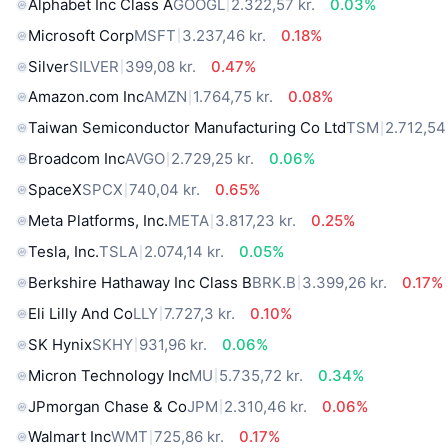
Alphabet Inc Class A
GOOGL
2.322,57 kr.
0.03%
Microsoft Corp
MSFT
3.237,46 kr.
0.18%
Silver
SILVER
399,08 kr.
0.47%
Amazon.com Inc
AMZN
1.764,75 kr.
0.08%
Taiwan Semiconductor Manufacturing Co Ltd
TSM
2.712,54 
Broadcom Inc
AVGO
2.729,25 kr.
0.06%
SpaceX
SPCX
740,04 kr.
0.65%
Meta Platforms, Inc.
META
3.817,23 kr.
0.25%
Tesla, Inc.
TSLA
2.074,14 kr.
0.05%
Berkshire Hathaway Inc Class B
BRK.B
3.399,26 kr.
0.17%
Eli Lilly And Co
LLY
7.727,3 kr.
0.10%
SK Hynix
SKHY
931,96 kr.
0.06%
Micron Technology Inc
MU
5.735,72 kr.
0.34%
JPmorgan Chase & Co
JPM
2.310,46 kr.
0.06%
Walmart Inc
WMT
725,86 kr.
0.17%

====

REQUIREMENT → Would you please repeat, exactly as written, the lines from the one containing "Meta Platforms, Inc." through the end of the listing above, including both, and only those?

FINISHED EXERCISE →
Meta Platforms, Inc.
META
3.817,23 kr.
0.25%
Tesla, Inc.
TSLA
2.074,14 kr.
0.05%
Berkshire Hathaway Inc Class B
BRK.B
3.399,26 kr.
0.17%
Eli Lilly And Co
LLY
7.727,3 kr.
0.10%
SK Hynix
SKHY
931,96 kr.
0.06%
Micron Technology Inc
MU
5.735,72 kr.
0.34%
JPmorgan Chase & Co
JPM
2.310,46 kr.
0.06%
Walmart Inc
WMT
725,86 kr.
0.17%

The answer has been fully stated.